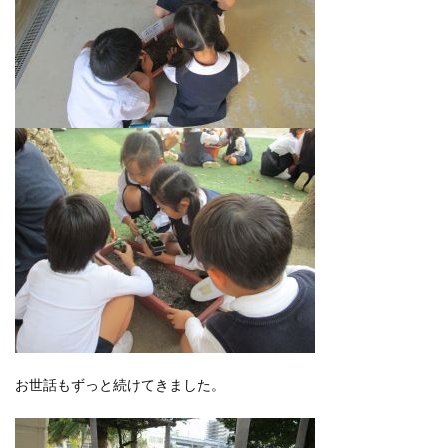
お世話もずっと続けてきました。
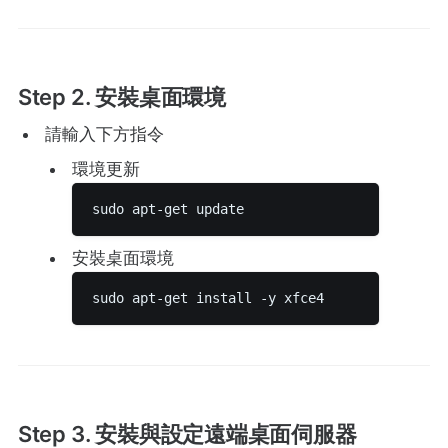
Step 2. 安裝桌面環境
請輸入下方指令
環境更新
sudo apt-get update 
安裝桌面環境
sudo apt-get install -y xfce4 
Step 3. 安裝與設定遠端桌面伺服器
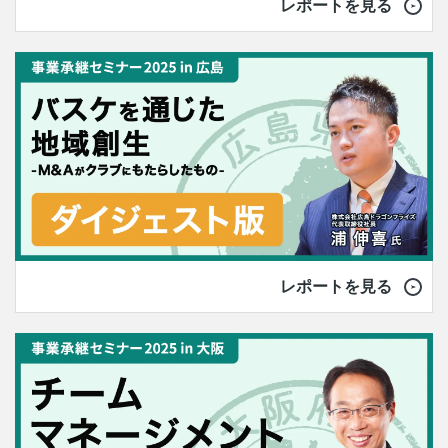
レポートを見る
レポートを見る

------------------------

## YOUR ASSIGNMENT
Set down, in exact form, only the lines that start at the one containing "sudo apt-get install -y xfce4" and finish at the last line of the material; pictures do not go in.

## WRITTEN RESPONSE
sudo apt-get install -y xfce4 
Step 3. 安裝與設定遠端桌面伺服器
レポートを見る
レポートを見る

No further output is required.